## PROBLEM DESCRIPTION
Please say how many lines in the records below contain the word "Вентилятор", giving only the number.

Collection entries
_ _ _
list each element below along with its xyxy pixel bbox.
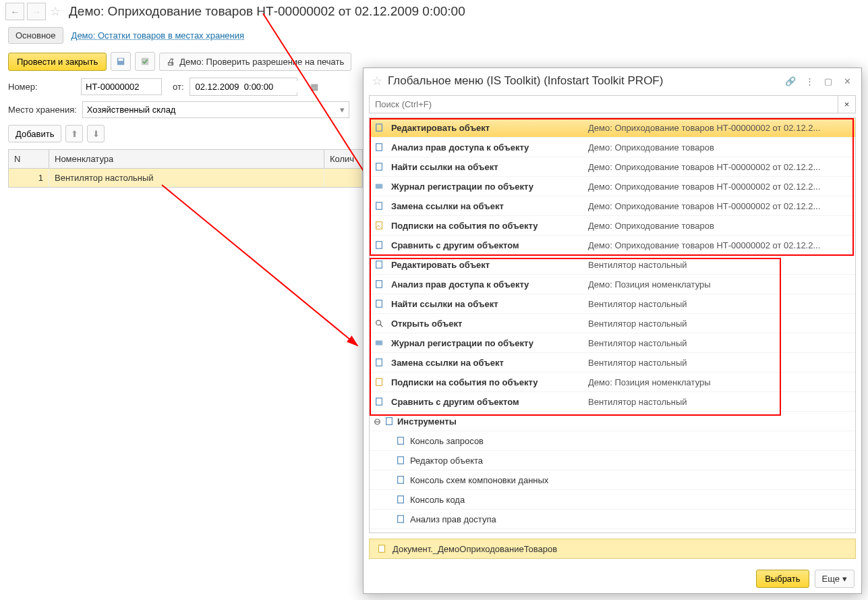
svg-rect-24 [398,476,404,484]
menu-item[interactable]: Редактировать объект Вентилятор настольн… [370,255,855,275]
collapse-icon[interactable]: ⊖ [374,416,381,427]
menu-desc: Вентилятор настольный [588,358,687,368]
col-nomenclature[interactable]: Номенклатура [49,150,324,168]
tab-link-stock[interactable]: Демо: Остатки товаров в местах хранения [71,30,245,40]
menu-label: Сравнить с другим объектом [388,240,584,250]
post-close-button[interactable]: Провести и закрыть [8,53,107,71]
dropdown-icon[interactable]: ▾ [340,105,345,115]
items-table: N Номенклатура Колич 1 Вентилятор настол… [8,149,363,188]
svg-rect-12 [376,261,382,269]
cell-qty [324,169,362,187]
popup-star-icon[interactable]: ☆ [372,74,382,88]
menu-desc: Вентилятор настольный [588,319,687,329]
post-button[interactable] [135,52,155,71]
check-print-label: Демо: Проверить разрешение на печать [179,57,344,67]
svg-rect-22 [398,437,404,445]
menu-label: Найти ссылки на объект [388,299,584,309]
select-button[interactable]: Выбрать [756,570,809,588]
menu-list: Редактировать объект Демо: Оприходование… [369,117,856,533]
menu-item[interactable]: Открыть объект Вентилятор настольный [370,314,855,333]
doc-icon [374,240,384,250]
search-icon [374,318,384,329]
favorite-star-icon[interactable]: ☆ [50,4,61,19]
svg-rect-11 [376,242,382,249]
back-button[interactable]: ← [5,3,24,20]
svg-rect-19 [376,379,382,386]
close-icon[interactable]: ✕ [840,74,855,88]
move-up-button[interactable]: ⬆ [65,125,83,142]
folder-icon [384,416,395,427]
tool-item[interactable]: Консоль схем компоновки данных [370,470,855,490]
doc-icon [395,514,406,524]
menu-item[interactable]: Анализ прав доступа к объекту Демо: Опри… [370,138,855,157]
storage-input[interactable] [82,101,349,118]
tools-group[interactable]: ⊖ Инструменты [370,412,855,431]
calendar-icon[interactable]: ▦ [310,82,318,92]
menu-item[interactable]: Замена ссылки на объект Демо: Оприходова… [370,196,855,216]
menu-desc: Демо: Оприходование товаров [588,142,714,153]
table-row[interactable]: 1 Вентилятор настольный [9,169,362,187]
menu-label: Журнал регистрации по объекту [388,338,584,348]
tool-item[interactable]: Редактор объекта [370,451,855,470]
tool-item[interactable]: Консоль запросов [370,431,855,451]
menu-item[interactable]: Журнал регистрации по объекту Вентилятор… [370,333,855,353]
menu-item[interactable]: Журнал регистрации по объекту Демо: Опри… [370,177,855,196]
svg-rect-13 [376,281,382,288]
col-qty[interactable]: Колич [324,150,362,168]
svg-rect-1 [119,59,123,61]
tool-item[interactable]: Консоль кода [370,490,855,510]
date-input[interactable] [194,81,310,92]
tab-main[interactable]: Основное [8,27,63,44]
move-down-button[interactable]: ⬇ [87,125,105,142]
tool-item[interactable]: Анализ прав доступа [370,510,855,529]
cell-nomenclature: Вентилятор настольный [49,169,324,187]
footer-text: Документ._ДемоОприходованиеТоваров [393,544,557,554]
menu-item[interactable]: Анализ прав доступа к объекту Демо: Пози… [370,275,855,294]
menu-item[interactable]: Сравнить с другим объектом Демо: Оприход… [370,236,855,255]
save-button[interactable] [111,52,131,71]
menu-label: Редактировать объект [388,123,584,133]
date-input-wrap[interactable]: ▦ [190,78,297,96]
doc-icon [374,279,384,290]
add-row-button[interactable]: Добавить [8,125,61,142]
menu-desc: Демо: Оприходование товаров НТ-00000002 … [588,182,820,192]
col-n[interactable]: N [9,150,49,168]
popup-title: Глобальное меню (IS Toolkit) (Infostart … [388,74,779,88]
tool-label: Редактор объекта [410,456,483,466]
number-input[interactable] [81,78,162,95]
svg-rect-20 [376,398,382,406]
menu-label: Замена ссылки на объект [388,201,584,211]
more-button[interactable]: Еще ▾ [815,570,855,588]
clear-search-button[interactable]: × [838,95,856,113]
forward-button[interactable]: → [27,3,46,20]
menu-label: Подписки на события по объекту [388,377,584,387]
doc-icon [374,259,384,270]
footer-info-bar: Документ._ДемоОприходованиеТоваров [369,539,856,559]
doc-icon [374,161,384,172]
menu-item[interactable]: Редактировать объект Демо: Оприходование… [370,118,855,138]
menu-item[interactable]: Замена ссылки на объект Вентилятор насто… [370,353,855,373]
doc-icon [374,122,384,133]
check-print-button[interactable]: 🖨 Демо: Проверить разрешение на печать [159,53,351,71]
more-icon[interactable]: ⋮ [802,74,817,88]
doc-icon [374,200,384,211]
menu-label: Журнал регистрации по объекту [388,182,584,192]
log-icon [374,181,384,192]
menu-label: Найти ссылки на объект [388,162,584,172]
maximize-icon[interactable]: ▢ [821,74,836,88]
link-icon[interactable]: 🔗 [783,74,798,88]
menu-desc: Демо: Позиция номенклатуры [588,279,711,290]
menu-item[interactable]: Найти ссылки на объект Вентилятор настол… [370,294,855,314]
svg-rect-18 [376,359,382,366]
search-input[interactable] [369,95,838,113]
menu-item[interactable]: Найти ссылки на объект Демо: Оприходован… [370,157,855,177]
svg-rect-21 [386,418,393,425]
menu-item[interactable]: Подписки на события по объекту Демо: Опр… [370,216,855,236]
svg-rect-26 [398,516,404,523]
doc-icon [374,396,384,407]
more-label: Еще [822,574,840,584]
menu-item[interactable]: Подписки на события по объекту Демо: Поз… [370,373,855,392]
menu-label: Анализ прав доступа к объекту [388,279,584,290]
menu-item[interactable]: Сравнить с другим объектом Вентилятор на… [370,392,855,412]
menu-desc: Вентилятор настольный [588,338,687,348]
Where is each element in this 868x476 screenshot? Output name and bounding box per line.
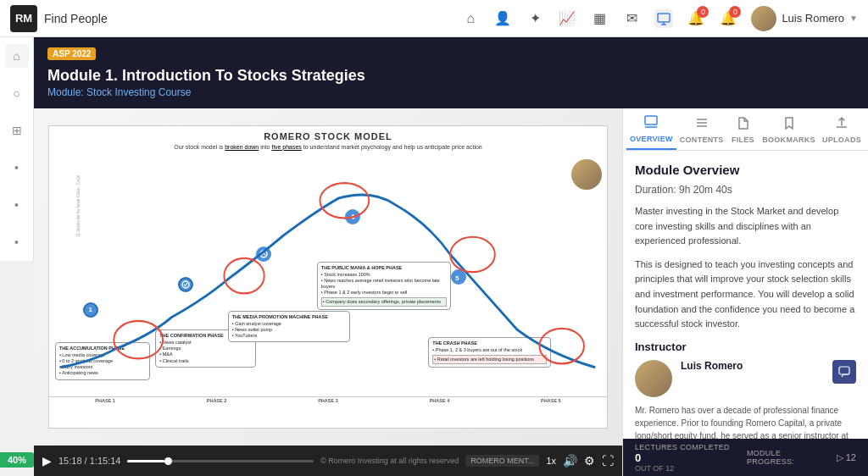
- overview-tab-label: OVERVIEW: [630, 135, 673, 143]
- phase5-circle: 5: [451, 269, 466, 285]
- bookmarks-icon: [782, 116, 796, 133]
- module-subtitle: Module: Stock Investing Course: [47, 86, 854, 98]
- svg-text:5: 5: [455, 274, 459, 281]
- bell-badge2: 0: [729, 6, 741, 18]
- instructor-bio-1: Mr. Romero has over a decade of professi…: [635, 404, 856, 439]
- right-panel-content: Module Overview Duration: 9h 20m 40s Mas…: [623, 151, 868, 439]
- play-button[interactable]: ▶: [42, 454, 52, 468]
- svg-point-5: [225, 258, 264, 293]
- instructor-section: Instructor Luis Romero Mr. Romero has ov…: [635, 340, 856, 439]
- watermark: ROMERO MENT...: [465, 455, 539, 467]
- module-progress-section: MODULE PROGRESS: ▷ 12: [747, 449, 856, 466]
- sidebar-grid-icon[interactable]: ⊞: [5, 119, 29, 142]
- module-title: Module 1. Introduction To Stocks Strateg…: [47, 67, 854, 85]
- settings-icon[interactable]: ⚙: [584, 454, 595, 468]
- svg-rect-0: [658, 14, 670, 22]
- video-placeholder: ROMERO STOCK MODEL Our stock model is br…: [34, 108, 622, 446]
- video-controls: ▶ 15:18 / 1:15:14 © Romero Investing at …: [34, 446, 622, 476]
- bottom-bar: LECTURES COMPLETED 0 OUT OF 12 MODULE PR…: [623, 439, 868, 476]
- grid-icon[interactable]: ▦: [590, 9, 609, 28]
- phase-labels: PHASE 1 PHASE 2 PHASE 3 PHASE 4 PHASE 5: [49, 396, 606, 403]
- svg-point-7: [451, 237, 496, 272]
- progress-label: MODULE PROGRESS:: [747, 449, 823, 466]
- bookmarks-tab-label: BOOKMARKS: [762, 136, 815, 144]
- contents-icon: [695, 116, 709, 133]
- desc-text-2: This is designed to teach you investing …: [635, 257, 856, 332]
- right-panel: OVERVIEW CONTENTS FILES: [622, 108, 868, 476]
- left-sidebar-wrap: ⌂ ○ ⊞ • • • 40%: [0, 37, 34, 476]
- sidebar-dot2-icon[interactable]: •: [5, 193, 29, 217]
- time-display: 15:18 / 1:15:14: [58, 456, 120, 466]
- sidebar-circle-icon[interactable]: ○: [5, 81, 29, 105]
- copyright-text: © Romero Investing at all rights reserve…: [320, 457, 459, 465]
- progress-percent-badge: 40%: [0, 452, 34, 468]
- tab-uploads[interactable]: UPLOADS: [819, 108, 865, 150]
- uploads-icon: [835, 116, 849, 133]
- diagram-title: ROMERO STOCK MODEL: [49, 126, 606, 143]
- phase4-box: THE PUBLIC MANIA & HOPE PHASE • Stock in…: [317, 262, 451, 310]
- video-panel: ROMERO STOCK MODEL Our stock model is br…: [34, 108, 622, 476]
- sidebar-dot1-icon[interactable]: •: [5, 156, 29, 180]
- user-menu[interactable]: Luis Romero ▼: [751, 6, 858, 31]
- phase2-circle: [178, 277, 193, 292]
- chevron-down-icon: ▼: [849, 14, 858, 23]
- tab-contents[interactable]: CONTENTS: [676, 108, 727, 150]
- phases-diagram: 1 4: [49, 154, 606, 405]
- instructor-section-title: Instructor: [635, 340, 856, 353]
- bell-badge: 0: [697, 6, 709, 18]
- tab-overview[interactable]: OVERVIEW: [626, 108, 676, 150]
- progress-fill: [127, 460, 164, 462]
- files-icon: [736, 116, 749, 133]
- main-layout: ⌂ ○ ⊞ • • • 40% ASP 2022 Module 1. Intro…: [0, 37, 868, 476]
- phase1-box: THE ACCUMULATION PHASE • Low media cover…: [55, 342, 150, 380]
- y-axis-label: 11 Stocks list An Asset Class · Cycle: [76, 175, 81, 237]
- diagram-subtitle: Our stock model is broken down into five…: [49, 143, 606, 151]
- quality-button[interactable]: 1x: [546, 456, 556, 466]
- svg-rect-9: [645, 116, 657, 125]
- progress-dot: [164, 457, 172, 465]
- progress-num: ▷ 12: [837, 452, 856, 463]
- overview-icon: [644, 115, 658, 132]
- tab-files[interactable]: FILES: [727, 108, 760, 150]
- right-tabs: OVERVIEW CONTENTS FILES: [623, 108, 868, 151]
- top-navigation: RM Find People ⌂ 👤 ✦ 📈 ▦ ✉ 🔔 0 🔔 0 Luis …: [0, 0, 868, 37]
- module-overview-title: Module Overview: [635, 163, 856, 177]
- lectures-total: OUT OF 12: [635, 464, 730, 473]
- courses-icon[interactable]: [654, 9, 673, 28]
- users-icon[interactable]: 👤: [493, 9, 512, 28]
- contents-tab-label: CONTENTS: [680, 136, 724, 144]
- phase5-box: THE CRASH PHASE • Phase 1, 2 & 3 buyers …: [428, 337, 551, 367]
- sidebar-dot3-icon[interactable]: •: [5, 230, 29, 254]
- left-sidebar: ⌂ ○ ⊞ • • •: [0, 37, 34, 261]
- tab-bookmarks[interactable]: BOOKMARKS: [759, 108, 819, 150]
- lectures-value: 0: [635, 451, 730, 464]
- notification-bell-icon[interactable]: 🔔 0: [687, 9, 705, 28]
- fullscreen-icon[interactable]: ⛶: [602, 454, 614, 468]
- module-badge: ASP 2022: [47, 47, 96, 60]
- phase3-circle: [256, 246, 271, 262]
- files-tab-label: FILES: [732, 136, 754, 144]
- instructor-row: Luis Romero: [635, 360, 856, 397]
- instructor-info: Luis Romero: [681, 360, 824, 372]
- instructor-name: Luis Romero: [681, 360, 824, 372]
- chat-button[interactable]: [832, 360, 856, 384]
- lectures-stat: LECTURES COMPLETED 0 OUT OF 12: [635, 443, 730, 473]
- logo: RM: [10, 5, 37, 32]
- mail-icon[interactable]: ✉: [622, 9, 641, 28]
- module-header: ASP 2022 Module 1. Introduction To Stock…: [34, 37, 868, 108]
- phase1-circle: 1: [83, 302, 98, 318]
- video-right: ROMERO STOCK MODEL Our stock model is br…: [34, 108, 868, 476]
- video-frame: ROMERO STOCK MODEL Our stock model is br…: [48, 125, 607, 429]
- instructor-photo: [570, 158, 604, 191]
- username: Luis Romero: [782, 12, 844, 25]
- chart-icon[interactable]: 📈: [558, 9, 576, 28]
- desc-text-1: Master investing in the Stock Market and…: [635, 204, 856, 249]
- home-icon[interactable]: ⌂: [461, 9, 480, 28]
- settings-icon[interactable]: ✦: [526, 9, 544, 28]
- instructor-avatar: [635, 360, 672, 397]
- progress-bar[interactable]: [127, 460, 314, 462]
- volume-icon[interactable]: 🔊: [563, 454, 577, 468]
- notification-alt-icon[interactable]: 🔔 0: [719, 9, 737, 28]
- find-people-label: Find People: [44, 12, 454, 25]
- sidebar-home-icon[interactable]: ⌂: [5, 44, 29, 68]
_ _ _
## FINISHED TASK
12